Cet homme sans tête est aussi une sorte de miroir qui nous est renvoyé: quel être vivant sommes-nous ? Car on peut continuer à vivre en n’étant plus vraiment là, perdre sa tête mais au sens figuré.  Etre présent physiquement, avec le loulav à la main, mais absent à soi-même, en perte de repères et de sens.

On peut se plier au rituel, faire les choses très méticuleusement, par habitude, mais sans savoir pourquoi, ni pour qui ?

L’homme sans tête est comme un homme sans boussole, il a perdu le sens et les valeurs. C’est un des risques majeurs qui nous guette nous les vivants, ici et maintenant. C’est alors que m’est revenu en mémoire cet article d’Avraham Burg, ancien président de la Knesset et de l’agence juive, qui a écrit l’an dernier à l’occasion de Roch HaChana un article qui m’a profondément marquée. Il parlait des trois principales fêtes de Tichri et de leurs messages. Roch HaChana représente l’alliance universelle avec la nature, Yom Kippour qui est une fête particulariste et nous enjoint de faire un retour sur ses actions envers Dieu et son prochain. Et enfin la fête de Souccot qui interroge collectivement le peuple juif. Comment nous comportons-nous ensemble, entre nous et envers les autres peuples ? Sommes-nous dans l’ouverture ou le repli identitaire ?

Ce repli qu’il dénonçait dans son article, s’est encore accentué ces douze derniers mois, il se développe dangereusement aussi bien en Diaspora qu’en Israël. Ces fêtes de Tishri qui se terminent sont l’occasion de faire un bilan et de décider dans quel monde nous voulons vivre à l’avenir. Un monde où on garde en tête et met en pratique nos valeurs de tikkun – réparation, ou un monde où on préfère être absent à nous-mêmes et nous oublier en tant qu’Hommes avec un grand H.

Comme Dieu scelle son jugement à Hochana Rabba, prenons nous aussi nos engagements à cette occasion pour l’année à venir : sur quoi pouvons-nous agir ? Et comment ? Qu’est ce qui donnerait plus de sens à notre vie ? Que ce soit dans le domaine de l’environnement, de la politique, de la reconnaissance de la diversité du judaïsme, des relations hommes/femmes il y a tant d’aspects de nos vies où notre engagement est nécessaire, afin de mieux faire entendre notre voix.

Selon le Zohar, le toit de la Soucca s’appelle la tzila dehemnouta, c’est de l’araméen, en hébreu ça donne tzel haemouna, Bien que d’apparence fragile, la Soucca nous révèle à nous-mêmes et nous met à l’abri, à l’ombre de notre ferme croyance.
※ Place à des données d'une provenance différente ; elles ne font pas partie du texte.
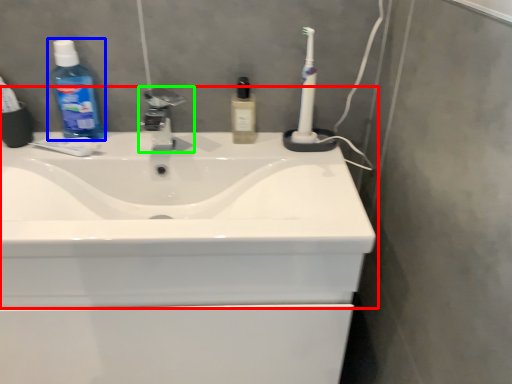 Question: Based on their relative distances, which object is farther from sink (highlighted by a red box)? Choose from cleaning product (highlighted by a blue box) and tap (highlighted by a green box).

Choices:
 (A) cleaning product
 (B) tap

Answer: (A) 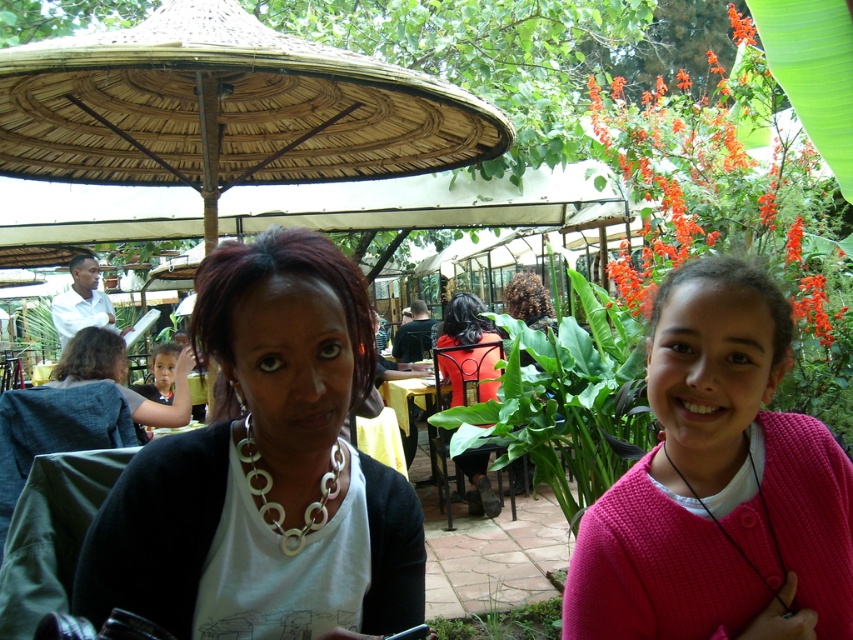 In the scene shown: You are a photographer trying to capture a closeup of the silver metallic necklace at center without the pink knitted sweater at center blocking the view. Is this possible given their positions?

The silver metallic necklace at center is closer to the viewer than the pink knitted sweater at center, so you can capture a closeup of the silver metallic necklace at center without the pink knitted sweater at center blocking the view.

You are a photographer trying to capture a closeup shot of the silver metallic necklace at center and the pink knitted sweater at center. Which object should you zoom in on to ensure both are in focus without moving the camera?

The silver metallic necklace at center is closer to the camera than the pink knitted sweater at center, so you should focus on the silver metallic necklace at center to ensure both are in focus. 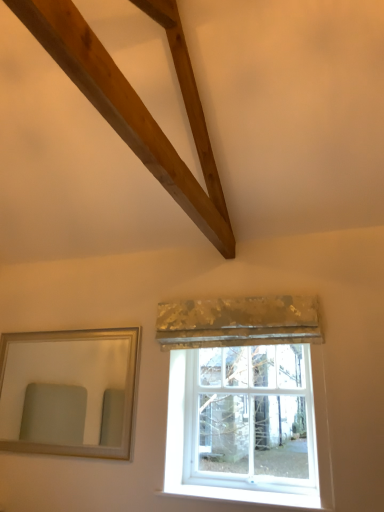 The width and height of the screenshot is (384, 512). Describe the element at coordinates (243, 400) in the screenshot. I see `white glass window at center` at that location.

Where is `white glass window at center`? The height and width of the screenshot is (512, 384). white glass window at center is located at coordinates (243, 400).

What do you see at coordinates (62, 376) in the screenshot? The image size is (384, 512). I see `silver/golden-framed mirror at left` at bounding box center [62, 376].

Locate an element on the screen. gold sequined curtain at center is located at coordinates [238, 322].

From the image's perspective, which is below, silver/golden-framed mirror at left or gold sequined curtain at center?

silver/golden-framed mirror at left is shown below in the image.

Is silver/golden-framed mirror at left to the right of gold sequined curtain at center from the viewer's perspective?

No, silver/golden-framed mirror at left is not to the right of gold sequined curtain at center.

Which of these two, silver/golden-framed mirror at left or gold sequined curtain at center, stands taller?

With more height is silver/golden-framed mirror at left.

From the image's perspective, between white glass window at center and silver/golden-framed mirror at left, who is located below?

white glass window at center is shown below in the image.

Between white glass window at center and silver/golden-framed mirror at left, which one is positioned behind?

silver/golden-framed mirror at left is behind.

This screenshot has width=384, height=512. In order to click on mirror behind the white glass window at center in this screenshot , I will do `click(62, 376)`.

From a real-world perspective, is white glass window at center physically located above or below silver/golden-framed mirror at left?

From a real-world perspective, white glass window at center is physically below silver/golden-framed mirror at left.

Based on the photo, is gold sequined curtain at center situated inside white glass window at center or outside?

gold sequined curtain at center exists outside the volume of white glass window at center.

Considering the sizes of gold sequined curtain at center and white glass window at center in the image, is gold sequined curtain at center taller or shorter than white glass window at center?

In the image, gold sequined curtain at center appears to be shorter than white glass window at center.

Does gold sequined curtain at center have a lesser width compared to white glass window at center?

In fact, gold sequined curtain at center might be wider than white glass window at center.

Can you confirm if white glass window at center is shorter than gold sequined curtain at center?

In fact, white glass window at center may be taller than gold sequined curtain at center.

Can you confirm if white glass window at center is wider than gold sequined curtain at center?

In fact, white glass window at center might be narrower than gold sequined curtain at center.

Which is behind, point (310, 386) or point (168, 303)?

Point (168, 303)

Is silver/golden-framed mirror at left at the left side of white glass window at center?

Yes, silver/golden-framed mirror at left is to the left of white glass window at center.

From the image's perspective, is silver/golden-framed mirror at left positioned above or below white glass window at center?

silver/golden-framed mirror at left is above white glass window at center.

Is silver/golden-framed mirror at left far away from white glass window at center?

Absolutely, silver/golden-framed mirror at left is distant from white glass window at center.

Is gold sequined curtain at center thinner than silver/golden-framed mirror at left?

No, gold sequined curtain at center is not thinner than silver/golden-framed mirror at left.

Is gold sequined curtain at center inside the boundaries of silver/golden-framed mirror at left, or outside?

gold sequined curtain at center is not enclosed by silver/golden-framed mirror at left.

Considering the relative sizes of gold sequined curtain at center and silver/golden-framed mirror at left in the image provided, is gold sequined curtain at center taller than silver/golden-framed mirror at left?

Incorrect, the height of gold sequined curtain at center is not larger of that of silver/golden-framed mirror at left.

From a real-world perspective, is gold sequined curtain at center below silver/golden-framed mirror at left?

Incorrect, from a real-world perspective, gold sequined curtain at center is higher than silver/golden-framed mirror at left.

In order to click on mirror on the left of the gold sequined curtain at center in this screenshot , I will do `click(62, 376)`.

This screenshot has width=384, height=512. What are the coordinates of `mirror behind the white glass window at center` in the screenshot? It's located at (62, 376).

Based on their spatial positions, is white glass window at center or gold sequined curtain at center closer to silver/golden-framed mirror at left?

white glass window at center is closer to silver/golden-framed mirror at left.

Considering their positions, is gold sequined curtain at center positioned further to silver/golden-framed mirror at left than white glass window at center?

gold sequined curtain at center is further to silver/golden-framed mirror at left.

Considering their positions, is gold sequined curtain at center positioned further to white glass window at center than silver/golden-framed mirror at left?

Among the two, silver/golden-framed mirror at left is located further to white glass window at center.

Which object lies further to the anchor point white glass window at center, silver/golden-framed mirror at left or gold sequined curtain at center?

silver/golden-framed mirror at left.

From the image, which object appears to be farther from gold sequined curtain at center, silver/golden-framed mirror at left or white glass window at center?

silver/golden-framed mirror at left lies further to gold sequined curtain at center than the other object.

Which object lies further to the anchor point gold sequined curtain at center, white glass window at center or silver/golden-framed mirror at left?

silver/golden-framed mirror at left lies further to gold sequined curtain at center than the other object.

In order to click on curtain between silver/golden-framed mirror at left and white glass window at center in this screenshot , I will do `click(238, 322)`.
La croyance que tant qu’on a une tête bien arrimée à notre corps, on a la chance de choisir, décider et agir pour améliorer le monde qui nous entoure.

Ken yhie ratzon,

Chabbat shalom !

[1]http://blog.nli.org.il/losing_your_head/?utm_source=activetrail&utm_medium=email&utm_campaign=toche23sep2018&_atscid=3_2269_160086641_9717774_0_Tzwttawweedchhuccww

[2] 4 espèces qu’on utilise dans le cadre du rituel de souccot.